The revised version of the LoGICA Framework is now available

In June 2022, the Local Public Sector announced that it would review and revise the Local Governance Institutions Comparative Assessment (LoGICA) Framework.

Having received extensive feedback from researchers and practitioners alike over the past few months, the revision of the LoGICA Framework is now complete, and the updated framework is now publicly available at http://decentralization.net/resources/logica-framework/.

The LoGICA Framework now consists of three parts: (i) the LoGICA Intergovernmental Context provides an overview of a country’s background, territorial-administrative organization, subnational governance arrangements, and functional assignments; (ii) the LoGICA Country Profile captures detailed information about multilevel governance arrangements at different subnational governance levels/tiers/types in a country; and (iii) the LoGICA Score Card offers a “lighter touch” assessment and allows for a more quantitative assessment of multilevel governance systems in a way that facilitates comparisons across countries.
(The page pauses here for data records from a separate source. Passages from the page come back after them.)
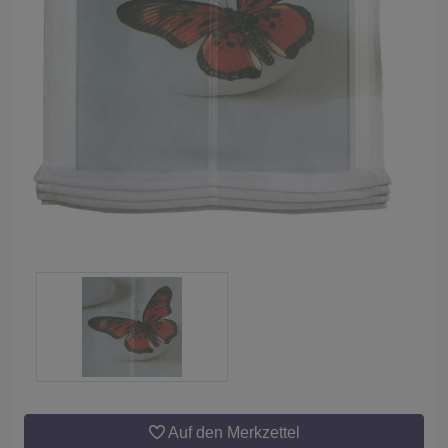
Auf den Merkzettel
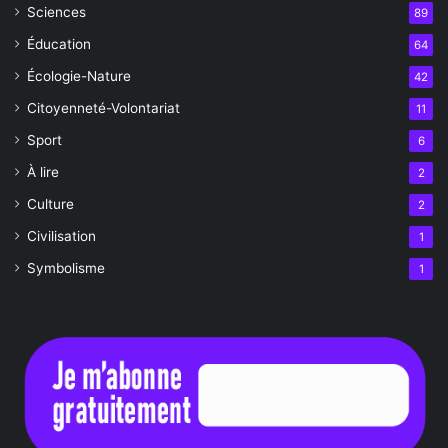
Sciences
89
Éducation
64
Écologie-Nature
42
Citoyenneté-Volontariat
11
Sport
6
À lire
2
Culture
2
Civilisation
1
Symbolisme
1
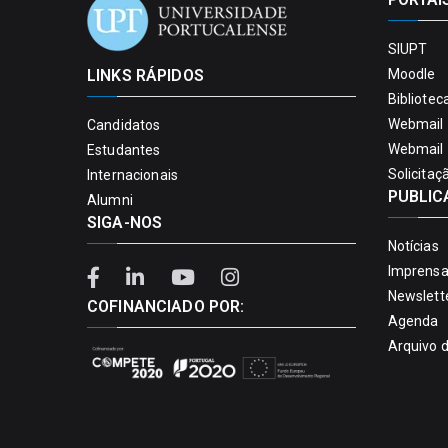
SIUPT
LINKS RÁPIDOS
Moodle
Bibliotec
Webmail 
Candidatos
Webmail 
Estudantes
Solicitaç
Internacionais
PUBLIC
Alumni
SIGA-NOS
Notícias
Imprens
Newslett
COFINANCIADO POR:
Agenda
Arquivo 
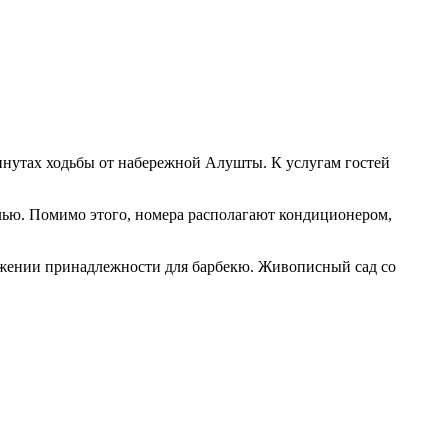
минутах ходьбы от набережной Алушты. К услугам гостей
лью. Помимо этого, номера располагают кондиционером,
оряжении принадлежности для барбекю. Живописный сад со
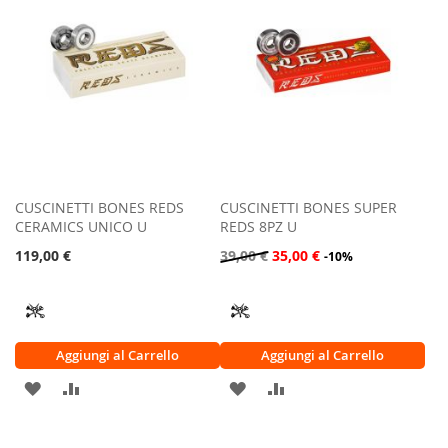
DESIDERI
DESIDERI
CUSCINETTI BONES REDS
CUSCINETTI BONES SUPER
CERAMICS UNICO U
REDS 8PZ U
119,00 €
39,00 €
35,00 €
-10%
Aggiungi al Carrello
Aggiungi al Carrello
AGGIUNGI
AGGIUNGI
AGGIUNGI
AGGIUNGI
ALLA
AL
ALLA
AL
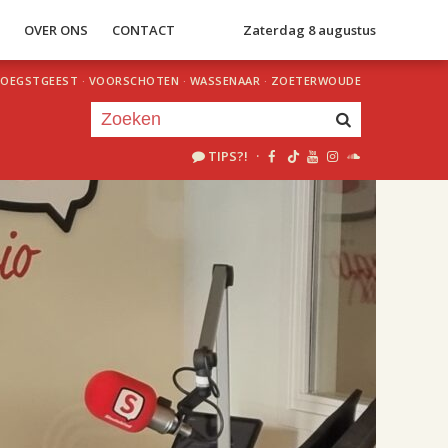
S
OVER ONS
CONTACT
Zaterdag 8 augustus
OEGSTGEEST
·
VOORSCHOTEN
·
WASSENAAR
·
ZOETERWOUDE
TIPS?!
·
Je luistert nu naar
uur 1 van 2
«
Vorig uur
Volgend uur
»
18.00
A more detailed description of the different components of the revised LoGICA Framework is available here.

The review, revision, and update of the LoGICA framework intends to ensure that the revised LoGICA framework is up-to-date and provides a suitable framework for informing country-level policy dialogues on decentralization, multilevel governance and intergovernmental relations. The revision also ensures that selected indicators can feed into a global, comparative data set on the state of multilevel governance and subnational governance institutions.

Over the course of the coming year, the Local Public Sector Alliance will work with global, regional and country-level partners—including through the nascent LPSA Expert Working Groups in Africa and Asia—to prepare LoGICA Assessments for countries around the world.

In addition, the framework is available free of charge to development partners, governments, local government associations, researchers, and civil society organizations in order to inform country-level policy dialogues on decentralization, multilevel governance and intergovernmental relations.